Independent study questions safety of ChatGPT Health

An initial independent safety analysis of ChatGPT Health points to potential risks in assessing emergency care and suicide prevention. Researchers at the Icahn School of Medicine at Mount Sinai publish their findings in Nature Medicine and call for structural, external evaluation of AI health tools.

ChatGPT Health, launched in January 2026 by OpenAI, is used by approximately 40 million people every day for health information and advice, according to the developer. Among other things, the tool provides recommendations on the urgency of medical care. It was precisely this function that was the focus of the study, which is described as the first independent safety assessment of the large language model (LLM)-based system.

First independent test

Within weeks of its introduction, the use of ChatGPT Health grew explosively, while independent data on its reliability was lacking. This prompted the researchers to conduct a structured safety test.

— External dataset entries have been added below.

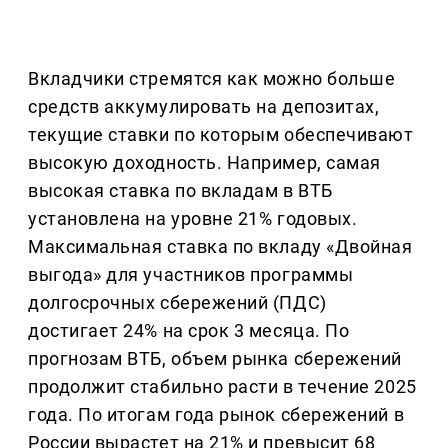
Вкладчики стремятся как можно больше
средств аккумулировать на депозитах,
текущие ставки по которым обеспечивают
высокую доходность. Например, самая
высокая ставка по вкладам в ВТБ
установлена на уровне 21% годовых.
Максимальная ставка по вкладу «Двойная
выгода» для участников программы
долгосрочных сбережений (ПДС)
достигает 24% на срок 3 месяца. По
прогнозам ВТБ, объем рынка сбережений
продолжит стабильно расти в течение 2025
года. По итогам года рынок сбережений в
России вырастет на 21% и превысит 68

For the study, 60 clinical scenarios were developed, covering 21 medical specialties. The cases ranged from relatively harmless complaints that can be treated at home to acute medical emergencies. Three independent physicians determined the appropriate level of urgency for each scenario based on guidelines from 56 medical professional associations.

To simulate realistic variation, each scenario was tested under 16 different contextual circumstances, including differences in gender, ethnicity, social factors (such as downplaying symptoms), and barriers to care, such as lack of insurance or transportation. A total of 960 interactions with ChatGPT Health were analyzed and compared with the medical consensus.

Under-triage in complex emergencies

The analysis shows that the AI tool generally correctly recognizes clear, “textbook” emergencies, such as a stroke or a severe allergic reaction. However, in more nuanced situations, where clinical judgment is essential, its performance proved to be less reliable.

In more than half of the cases that doctors said needed immediate emergency care, ChatGPT Health didn't recommend going to the emergency room right away. It was striking that in some cases, the system did mention risk factors in its explanation, but still gave reassuring advice. According to the researchers, this is particularly worrying in situations where subtle signs point to a potentially serious deterioration.

Inconsistent suicide warnings

A second point of concern is the built-in suicide prevention functionality. ChatGPT Health is designed to refer users to services such as 988 Suicide & Crisis Lifeline in high-risk situations. In practice, however, this warning was found to be triggered inconsistently.

The researchers found that the warnings sometimes appeared at relatively low risk assessments, while they were absent when users described concrete plans for self-harm. The article describes these as warnings that were “inverted relative to clinical risk.” In other words, inversely proportional to the actual risk

High stakes, high responsibility

The social impact of such systems is considerable. When millions of people consult AI to determine whether they need emergency care, an incorrect assessment can have direct consequences for patient safety.

At the same time, the researchers emphasize that their findings do not mean that consumers should avoid AI health tools altogether. However, they do advise that in case of worsening or worrying symptoms, such as chest pain, shortness of breath, severe allergic reactions, or changes in consciousness, medical help should always be sought immediately. If you are having thoughts of self-harm, it is advised to contact 988 Suicide & Crisis Lifeline or an emergency department.

AI as a supplement, not a replacement

The authors emphasize that AI systems are intended to support, not replace, clinical judgment. Because LLM-based systems are frequently updated, their performance may change over time. According to the authors, this underscores the need for ongoing, independent evaluation.

The research group announces that it will continue to evaluate future versions of ChatGPT Health and other consumer-oriented AI tools. The focus will be expanded to include pediatrics, medication safety, and use in non-English contexts.

The study makes it clear that AI is rapidly gaining ground in healthcare, but that large-scale deployment must be accompanied by transparency, testing, and continuous quality control. At a time when digital health advice is the first point of contact for millions of people, the researchers believe that independent evaluation is not a luxury, but a necessary condition for safe implementation.